We first worked together at Today newspaper in the 1980s, where he rose from assistant editor to managing editor before leaving to fill the same role at Express Newspapers and the Daily Mirror group.
John always loved cruising – his motto was ‘any day at sea is better than a day in the office’ – and he eagerly took the opportunity to leave the newspaper world in 2009 to write about it full-time.
As a professional journalist who applied the same nose for news, attention to accuracy and scepticism for authority into the world of cruise, he was sometimes the bane of public relations executives with his views and revelations, but John was loved and respected by all who worked with him.
When I started writing about cruising, it was always a delight to meet John at events and at sea. He was a dear friend who would kindly, and privately, point out my novice errors and pass on some of his encyclopaedic knowledge of ships and cruise lines.
This year he was delighted to win the Contribution to Cruise Award set up by the industry body CLIA but he was always charmingly modest and self-deprecating.
I admired and envied John’s lifestyle of seemingly being always at sea. And when I, too, had the chance last year to leave newspaper journalism and write about cruising full-time, I took it.
As editor at large of World of Cruising, John encouraged me to write for that magazine. Once occasional rivals when it came to a cruise ‘scoop’, we were now on the same side.
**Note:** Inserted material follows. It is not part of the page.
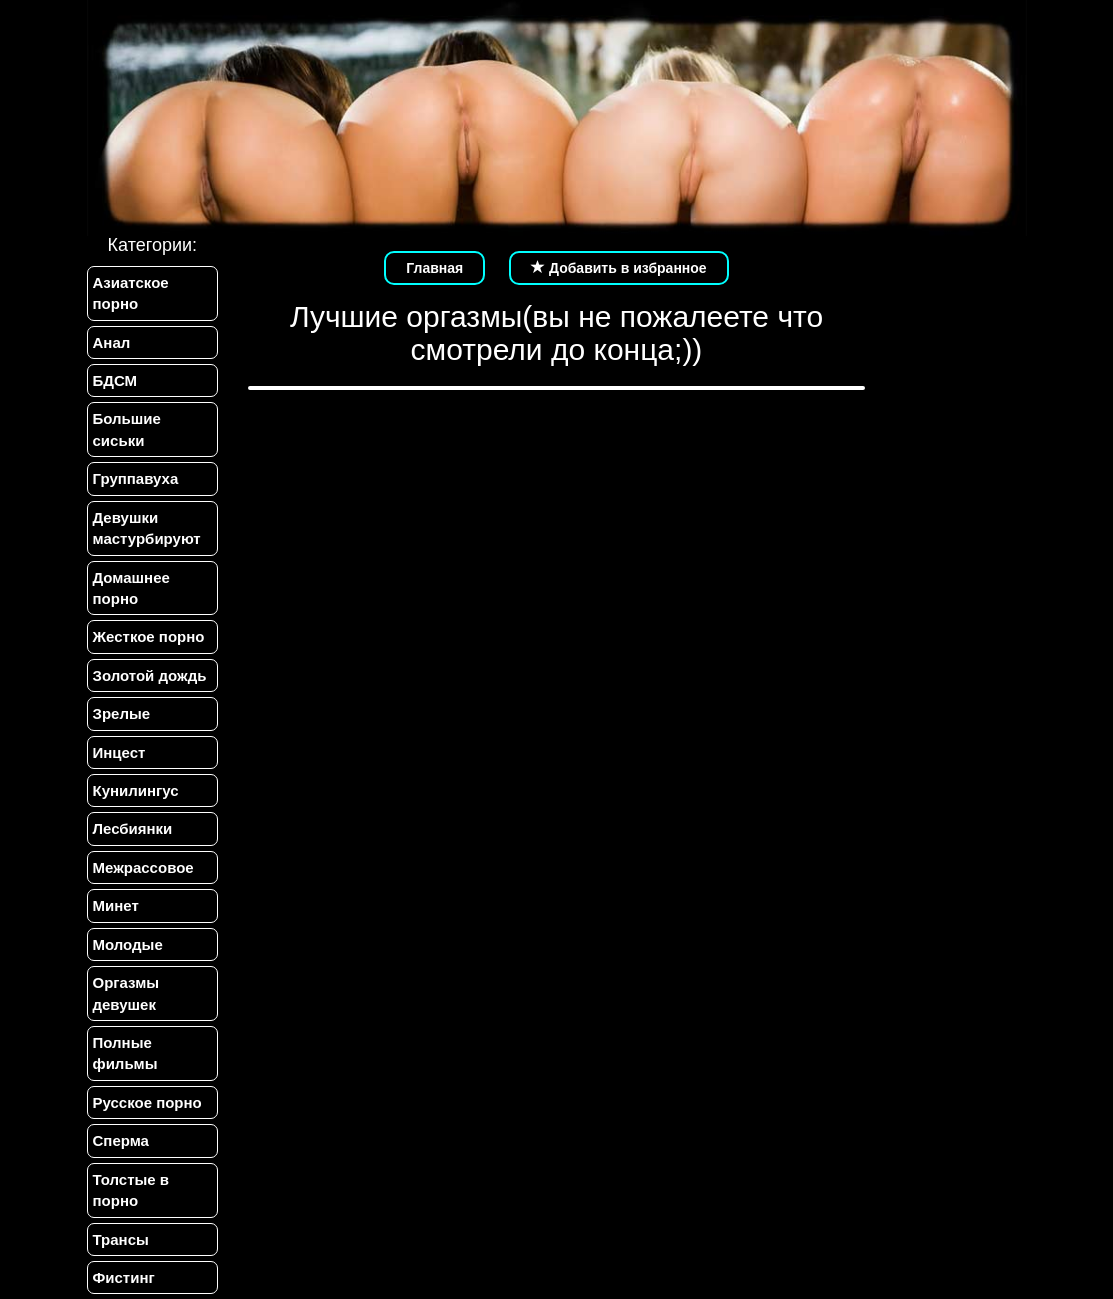  Describe the element at coordinates (124, 1277) in the screenshot. I see `Фистинг` at that location.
John and I may have trodden similar paths but, while I have tried to follow in his footsteps, I will never fill them. To me he was always the best cruise writer and always will be.
A few years ago we lost another cruise journalist in his prime, Steve Read of The Sun. He and John were friendly rivals and great mates and I know John missed him dreadfully. I feel now how John must have felt when Steve died.
My heart goes out to John’s wife Sheila and sons Nick and Russell. They have lost a wonderful husband and father, whose love for the sea was surpassed only by the love for his family.
Goodnight, Captain, and safe sailings.